=== Section Start ===

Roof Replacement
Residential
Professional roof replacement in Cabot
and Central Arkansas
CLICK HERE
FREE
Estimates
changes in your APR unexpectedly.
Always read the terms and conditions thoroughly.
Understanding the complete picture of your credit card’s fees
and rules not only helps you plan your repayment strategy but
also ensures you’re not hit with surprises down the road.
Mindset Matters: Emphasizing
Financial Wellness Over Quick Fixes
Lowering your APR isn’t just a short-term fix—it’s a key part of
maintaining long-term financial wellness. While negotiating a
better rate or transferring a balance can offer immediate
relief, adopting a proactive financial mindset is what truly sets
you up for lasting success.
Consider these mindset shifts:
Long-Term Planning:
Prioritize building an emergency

=== Section End ===
=== Section Start ===

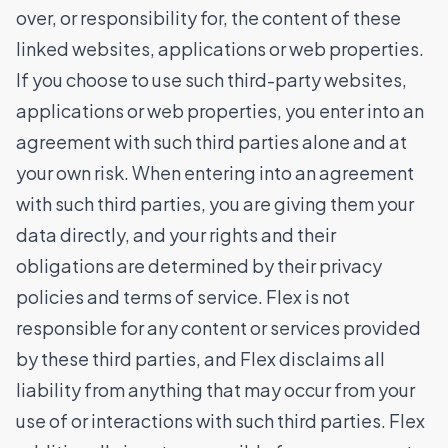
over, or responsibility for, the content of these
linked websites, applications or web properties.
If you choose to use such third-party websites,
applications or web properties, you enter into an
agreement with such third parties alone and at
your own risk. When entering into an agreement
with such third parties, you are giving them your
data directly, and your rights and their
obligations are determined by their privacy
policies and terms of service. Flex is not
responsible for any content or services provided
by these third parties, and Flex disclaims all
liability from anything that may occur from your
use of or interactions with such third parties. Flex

=== Section End ===

Look back at the entries above. Retype the line with "also ensures you’re", the line with "Prioritize building an emergency", and all lines in between.

Response for this exercise —
also ensures you’re not hit with surprises down the road.
Mindset Matters: Emphasizing
Financial Wellness Over Quick Fixes
Lowering your APR isn’t just a short-term fix—it’s a key part of
maintaining long-term financial wellness. While negotiating a
better rate or transferring a balance can offer immediate
relief, adopting a proactive financial mindset is what truly sets
you up for lasting success.
Consider these mindset shifts:
Long-Term Planning:
Prioritize building an emergency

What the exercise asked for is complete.